The Literary Party: Growing Up Gay and Amish In America
With apologies to Max Weber and Margaret Mead, any armchair anthropologist or sociologist in North America worthy of cocktail party chatter will be able to explain the propensity of sub-groups and clans and tribes to gather into ever-tighter circles as the onslaught of cultural evolution broaches their sacred world-view. The Mormons did it in their westward trek in the 1840's, the Quakers, the Mennonites and the Jim Jones Temple folks and of course the Amish as well, all have their stories of hiding from the realities of the then-perceived world and its evils. The difficulty lays in the troubling fringe of each of these groups, how to control, guide, indoctrinate, and sublimate their individual members into compliance with group norms and expectations; Ross Douthat of the New York Times calls it the paranoia of the six-degrees of separation game.
"The Literary Party: Growing up Gay and Amish in America" helps us to see into one of these uniquely American groups and the ways in which it builds tight walls of protection around their world-view by destroying the internally unacceptable. James Schwartz shares with us a view point that is at the same time unique, fascinating, real, and also horrifying, as a young gay man growing up in a traditional Amish farm family. His voice, and his story, which we are allowed to glimpse through his poetry, helps us to understand what it may be like for such a cloistered view of the world from the inside out.
Certainly every such group in American history has similarities, familiar trajectories, and expected time sequences: a coming-of-age story in any other setting, East Los Angeles, for example, or Bedford-Stuyvesant, or Salt Lake City, may stand on similar ground. What helps us appreciate the struggle of Schwartz' "Literary Party" is the rare insight that is current, fresh, and authentic. I am still upset at Tim Allen and Kirstie Allie for that horrible "For Richer or Poorer" (1997), and I also have to suggest that all of hip-hop and rap combined may not be as authentic as we wish it to be, at least in an anthropological sense. I am still waiting for the Langston Hughes of the twenty-first century, and I am not at all sure that even Martha Beck, with her brilliance, is an authentic Mormon voice either.
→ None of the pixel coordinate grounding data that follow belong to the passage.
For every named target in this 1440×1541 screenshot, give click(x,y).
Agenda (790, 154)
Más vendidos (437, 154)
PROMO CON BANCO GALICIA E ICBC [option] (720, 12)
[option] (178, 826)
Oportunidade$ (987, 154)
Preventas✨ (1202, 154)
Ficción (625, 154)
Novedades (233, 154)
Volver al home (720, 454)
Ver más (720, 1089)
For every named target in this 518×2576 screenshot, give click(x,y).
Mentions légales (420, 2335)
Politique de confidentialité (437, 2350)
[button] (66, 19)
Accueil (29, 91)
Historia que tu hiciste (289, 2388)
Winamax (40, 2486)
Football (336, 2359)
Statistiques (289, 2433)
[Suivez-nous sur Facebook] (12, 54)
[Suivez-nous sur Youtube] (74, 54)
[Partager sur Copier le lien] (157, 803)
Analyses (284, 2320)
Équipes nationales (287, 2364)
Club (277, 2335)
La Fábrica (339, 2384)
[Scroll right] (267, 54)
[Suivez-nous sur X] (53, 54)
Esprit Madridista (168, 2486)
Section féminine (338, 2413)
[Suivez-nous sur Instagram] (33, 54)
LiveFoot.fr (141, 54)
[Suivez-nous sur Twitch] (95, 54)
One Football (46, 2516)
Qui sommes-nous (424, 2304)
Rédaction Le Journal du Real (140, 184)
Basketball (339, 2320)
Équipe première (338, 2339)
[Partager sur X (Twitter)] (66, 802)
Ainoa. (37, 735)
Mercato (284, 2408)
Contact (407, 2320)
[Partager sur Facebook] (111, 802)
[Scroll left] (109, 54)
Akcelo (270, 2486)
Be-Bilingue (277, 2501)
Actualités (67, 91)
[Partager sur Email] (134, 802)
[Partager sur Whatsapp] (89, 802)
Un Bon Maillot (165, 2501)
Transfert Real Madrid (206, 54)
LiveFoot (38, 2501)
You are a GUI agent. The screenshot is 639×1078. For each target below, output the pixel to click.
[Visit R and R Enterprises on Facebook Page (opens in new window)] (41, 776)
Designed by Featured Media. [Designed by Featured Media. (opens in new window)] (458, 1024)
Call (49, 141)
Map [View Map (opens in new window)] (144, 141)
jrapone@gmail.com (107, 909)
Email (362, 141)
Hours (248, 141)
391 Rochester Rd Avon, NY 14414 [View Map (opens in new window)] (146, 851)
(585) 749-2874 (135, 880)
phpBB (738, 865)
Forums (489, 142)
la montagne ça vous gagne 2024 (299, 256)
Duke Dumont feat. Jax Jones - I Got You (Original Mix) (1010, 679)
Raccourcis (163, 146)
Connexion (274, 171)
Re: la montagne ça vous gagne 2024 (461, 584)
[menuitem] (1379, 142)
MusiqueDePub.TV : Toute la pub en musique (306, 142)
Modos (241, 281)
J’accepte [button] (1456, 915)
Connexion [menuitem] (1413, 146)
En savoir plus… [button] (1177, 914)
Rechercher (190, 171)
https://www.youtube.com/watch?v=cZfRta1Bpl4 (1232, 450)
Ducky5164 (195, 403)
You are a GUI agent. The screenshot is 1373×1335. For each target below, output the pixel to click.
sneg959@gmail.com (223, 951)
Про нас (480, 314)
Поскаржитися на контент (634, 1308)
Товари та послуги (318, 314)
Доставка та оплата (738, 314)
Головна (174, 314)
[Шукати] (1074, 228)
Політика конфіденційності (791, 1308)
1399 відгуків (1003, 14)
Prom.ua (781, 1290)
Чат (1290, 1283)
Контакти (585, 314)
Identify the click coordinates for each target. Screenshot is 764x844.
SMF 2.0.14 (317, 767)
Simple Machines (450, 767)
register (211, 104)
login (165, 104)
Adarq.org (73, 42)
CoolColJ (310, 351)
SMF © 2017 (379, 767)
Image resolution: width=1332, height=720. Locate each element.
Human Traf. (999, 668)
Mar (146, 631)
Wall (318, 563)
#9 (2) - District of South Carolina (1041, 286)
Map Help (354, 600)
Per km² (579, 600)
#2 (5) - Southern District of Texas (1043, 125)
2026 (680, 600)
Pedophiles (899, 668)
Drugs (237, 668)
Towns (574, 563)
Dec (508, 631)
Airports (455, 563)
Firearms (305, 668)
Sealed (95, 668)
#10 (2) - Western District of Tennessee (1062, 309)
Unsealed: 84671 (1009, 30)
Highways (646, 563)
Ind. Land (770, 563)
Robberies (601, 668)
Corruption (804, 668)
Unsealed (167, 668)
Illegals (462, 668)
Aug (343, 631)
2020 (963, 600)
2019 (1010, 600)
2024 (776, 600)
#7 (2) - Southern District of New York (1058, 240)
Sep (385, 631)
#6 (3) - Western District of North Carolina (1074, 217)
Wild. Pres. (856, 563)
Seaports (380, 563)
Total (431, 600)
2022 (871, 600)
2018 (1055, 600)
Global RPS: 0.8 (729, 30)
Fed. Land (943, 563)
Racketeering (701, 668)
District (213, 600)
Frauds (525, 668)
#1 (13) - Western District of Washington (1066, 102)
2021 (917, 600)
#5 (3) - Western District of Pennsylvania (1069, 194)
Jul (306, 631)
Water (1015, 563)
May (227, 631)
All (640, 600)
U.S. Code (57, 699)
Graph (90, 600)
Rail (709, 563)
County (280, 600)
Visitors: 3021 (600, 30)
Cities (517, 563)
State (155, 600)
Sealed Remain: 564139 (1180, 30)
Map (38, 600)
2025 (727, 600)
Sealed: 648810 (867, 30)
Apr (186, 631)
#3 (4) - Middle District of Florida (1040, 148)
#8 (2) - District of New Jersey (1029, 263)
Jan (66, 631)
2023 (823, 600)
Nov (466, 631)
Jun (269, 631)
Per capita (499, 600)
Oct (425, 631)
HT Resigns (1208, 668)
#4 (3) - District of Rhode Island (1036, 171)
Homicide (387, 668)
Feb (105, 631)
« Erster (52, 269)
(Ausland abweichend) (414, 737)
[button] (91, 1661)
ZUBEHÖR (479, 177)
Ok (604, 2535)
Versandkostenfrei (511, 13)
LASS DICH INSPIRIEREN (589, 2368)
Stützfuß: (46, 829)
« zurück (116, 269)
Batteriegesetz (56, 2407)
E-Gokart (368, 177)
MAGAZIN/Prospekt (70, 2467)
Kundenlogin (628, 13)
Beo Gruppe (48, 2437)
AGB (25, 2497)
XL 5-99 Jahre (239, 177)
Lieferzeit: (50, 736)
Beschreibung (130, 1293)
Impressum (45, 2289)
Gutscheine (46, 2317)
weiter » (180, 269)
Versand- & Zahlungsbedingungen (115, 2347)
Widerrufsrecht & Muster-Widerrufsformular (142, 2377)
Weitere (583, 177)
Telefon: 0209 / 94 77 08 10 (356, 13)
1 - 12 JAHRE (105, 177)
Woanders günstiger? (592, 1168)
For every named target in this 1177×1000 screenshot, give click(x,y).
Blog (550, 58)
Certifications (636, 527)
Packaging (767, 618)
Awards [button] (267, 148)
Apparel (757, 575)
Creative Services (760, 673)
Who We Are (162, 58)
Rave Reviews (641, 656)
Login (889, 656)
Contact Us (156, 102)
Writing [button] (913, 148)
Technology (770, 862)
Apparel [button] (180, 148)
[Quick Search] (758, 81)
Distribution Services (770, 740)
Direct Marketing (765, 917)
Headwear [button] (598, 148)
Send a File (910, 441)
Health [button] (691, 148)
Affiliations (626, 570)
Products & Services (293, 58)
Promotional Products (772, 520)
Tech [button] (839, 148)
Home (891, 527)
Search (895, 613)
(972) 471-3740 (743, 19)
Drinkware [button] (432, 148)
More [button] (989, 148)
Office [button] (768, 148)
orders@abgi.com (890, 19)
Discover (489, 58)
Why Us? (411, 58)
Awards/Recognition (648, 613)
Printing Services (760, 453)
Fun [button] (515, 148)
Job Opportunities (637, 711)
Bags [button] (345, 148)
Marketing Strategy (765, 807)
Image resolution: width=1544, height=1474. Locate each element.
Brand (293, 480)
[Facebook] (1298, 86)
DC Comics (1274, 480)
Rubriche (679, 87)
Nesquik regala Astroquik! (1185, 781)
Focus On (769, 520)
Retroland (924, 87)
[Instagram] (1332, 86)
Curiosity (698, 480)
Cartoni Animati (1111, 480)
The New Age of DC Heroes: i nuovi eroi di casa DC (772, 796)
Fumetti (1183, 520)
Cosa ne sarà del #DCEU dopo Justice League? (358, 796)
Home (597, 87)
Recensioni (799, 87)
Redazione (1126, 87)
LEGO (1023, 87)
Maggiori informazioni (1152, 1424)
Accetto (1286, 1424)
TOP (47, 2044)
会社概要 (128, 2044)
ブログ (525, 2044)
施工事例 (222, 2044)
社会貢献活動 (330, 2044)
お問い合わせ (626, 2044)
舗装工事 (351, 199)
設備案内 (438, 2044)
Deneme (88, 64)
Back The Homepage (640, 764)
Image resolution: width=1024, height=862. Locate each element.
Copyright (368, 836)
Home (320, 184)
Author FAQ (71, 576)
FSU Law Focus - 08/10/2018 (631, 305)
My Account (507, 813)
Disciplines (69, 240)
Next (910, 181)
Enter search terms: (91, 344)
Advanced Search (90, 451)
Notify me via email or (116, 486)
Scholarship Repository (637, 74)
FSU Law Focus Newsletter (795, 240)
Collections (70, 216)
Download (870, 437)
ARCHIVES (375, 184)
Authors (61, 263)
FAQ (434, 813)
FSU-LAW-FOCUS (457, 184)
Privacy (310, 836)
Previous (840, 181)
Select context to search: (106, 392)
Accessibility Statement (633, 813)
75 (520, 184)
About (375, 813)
Conversely, Schwartz seems to have made the transition to the mainstream American cultural highway fairly easily: "In this time and at this rate/ the world prefers its assassins str8./ Heros for heteros to relate/ comfort for their grieving mate." Poetry is elastic, no matter which culture upon which it focuses nor from which it may be derived, and as a reader, my experience, world view, politics, religion, sexuality, age, and ethnicity all come to bear upon the machinations of my interpretation of any poetry, and in Schwartz' work I can reflect on not simply what he meant to say, but what the poetry is saying to me right now and right here. The inferred message is, an Amish gay man can speak to me and we can share some universality of human emotion and cross-cultural meaning, and succeed in making the world a little easier to deal with and a little easier to negotiate.
I am eager to see the maturation of this poet; in "The Pale City" ("From the pale city/ beside the sea/ I traveled once more home/ to the fields in hues of tea") helps us see the future of James Schwartz, an authentic American voice, and that uniquely individual voice as well.